Romance books count for about half the genre books sales at Amazon and other online publishers. Romance fans are fiercely loyal and they know exactly what they want: predictability. They want to know that the two main characters are going to meet, will come across some adversity, and will end up Happily Ever After at the end of the book (or at least Happy for Now). There's an infinite variety of ways that you, as a romance author, can hit those high points in the story, but you'd better hit them if you want to hook your readers. These touch points, or tropes, actually make up a sort of secret roadmap that shows exactly how to write romance books that sell, over and over again. The trick is figuring out the map.
Art vs. Money
If you're looking to write the book of your heart, the tale that's been sitting inside your brain for years, you may look at this process in horror. There is no magical muse involved here. It's pure science, and it works. If you're in the business of writing books for money and you want to do it over and over again, this is a proven way to do it. One type of author isn't better than the other -- there are just two types of reasons behind sitting down at the computer each day. If you want to be a professional, you'll take advantage of all the tools you can find.
Tropes and Maps
Romance books are remarkably alike in many ways, and for a good reason. Authors have found that, during the length of a romance novel, most people expect certain things to happen in a certain order. The secret is that each separate romance genre has its own rules. Billionaire romance has one set, which is very far from shifter romance's rules, and neither has anything to do with sweet western romance books. Each successful book within a genre will follow the rule book, but it's like learning the rules of basketball. They may be rules for a game with a ball, but they won't do you any good if you want to play baseball. The first step in building your successful map is to pick your genre; decide what kind of romance author you want to be.

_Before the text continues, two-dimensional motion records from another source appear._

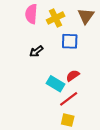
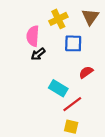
pink semicircle: (31, 14) -> (33, 36), moved
red semicircle: (73, 76) -> (86, 72), moved

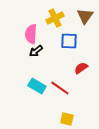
cyan rectangle: (58, 88) -> (37, 86), moved
red line: (72, 104) -> (60, 88), moved, turned 72

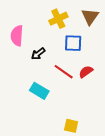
pink semicircle: (31, 34) -> (17, 36), moved
red line: (60, 88) -> (64, 72), moved

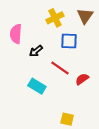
red semicircle: (86, 72) -> (82, 79), moved

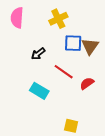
brown triangle: (85, 16) -> (90, 46), moved
pink semicircle: (16, 34) -> (17, 18), moved

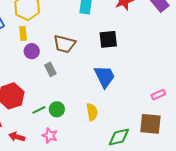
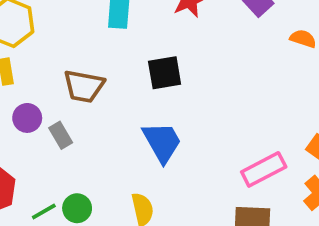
purple circle: (32, 51) -> (27, 118), moved
pink rectangle: (158, 95) -> (264, 169), size x1.6

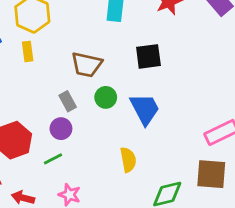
purple circle: (27, 118) -> (61, 129), moved
green circle: (77, 208) -> (106, 97), moved

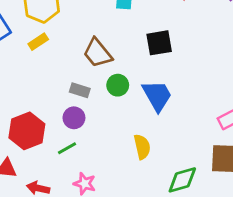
yellow rectangle: (28, 51) -> (38, 42), turned 66
brown trapezoid: (87, 65) -> (98, 53), turned 40
gray rectangle: (68, 101) -> (80, 90), turned -42

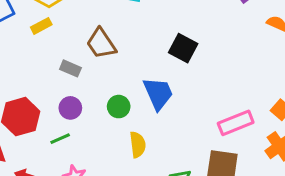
black square: (159, 43) -> (183, 48), moved, turned 32
green circle: (118, 85) -> (119, 107), moved
gray rectangle: (80, 90) -> (70, 68), moved

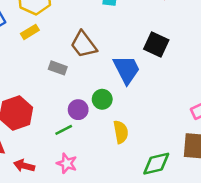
blue trapezoid: (158, 93) -> (126, 69), moved
purple circle: (70, 108) -> (78, 110), moved
green line: (60, 139) -> (64, 130), moved

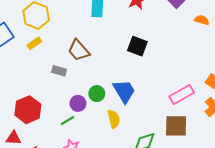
blue trapezoid: (126, 69) -> (124, 91), moved

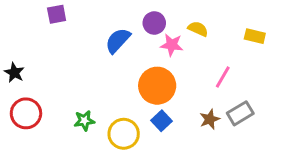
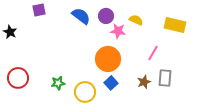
yellow rectangle: (255, 36) -> (175, 25), size x1.5
blue semicircle: (118, 40) -> (81, 16), moved, turned 84
black star: (14, 73) -> (10, 32), moved
gray rectangle: (240, 113) -> (165, 78), turned -54

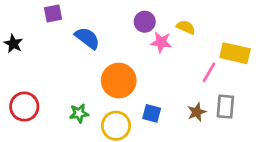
blue semicircle: (81, 16) -> (87, 38), moved
yellow rectangle: (175, 25) -> (235, 53), moved
orange circle: (108, 59) -> (119, 81), moved
blue square: (111, 83) -> (152, 113), turned -32

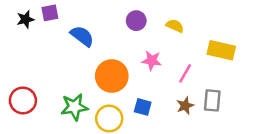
pink star: (161, 42) -> (152, 61), moved
black star: (13, 44) -> (25, 19), moved, turned 30
pink line: (209, 72) -> (185, 73), moved
green star: (79, 113) -> (74, 107), size x1.5

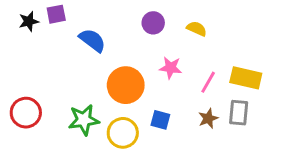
yellow rectangle: (221, 50) -> (246, 78), moved

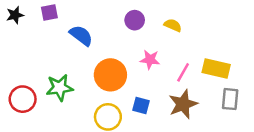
black star: (29, 21) -> (15, 15), moved
gray rectangle: (239, 113) -> (230, 99), moved
brown star: (208, 118) -> (183, 104), size x1.6
green star: (84, 120) -> (60, 88), moved

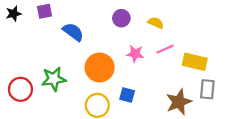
pink line: (183, 72) -> (165, 49), moved, turned 36
brown star: (183, 104) -> (179, 102), moved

Once you've settled on a niche, get 20-25 of the best-selling examples and read them. Read each book twice. The first time, read for enjoyment, paying attention to the rhythm and flavor of the story. The second time you read each book, write a short outline. Make a short note about each chapter of the book. In chapter one, what happened? What were the actions in chapter two? Do this with each chapter in every book. This may seem like an enormous amount of nitpicking work, but you'll begin to see a definite pattern in each set of books you pick apart. Maybe the two main characters always meet with some fireworks in the first chapter. Maybe there's an alternating point of view, switching at the beginning of each new chapter. Whatever it is, that's what works the best for readers of your niche.
Write a chapter by chapter outline, including all the information you learned. Make lists of the most common types of main characters, jobs they're likely to have, secondary characters, and common reasons for discord between the characters. Use this master outline to plot and create your books, one after the other, and follow all the tropes each time. You'll be giving your readers exactly what they want, and the increase in your book sales will prove it.
Keep the Faith and May the Force be with You!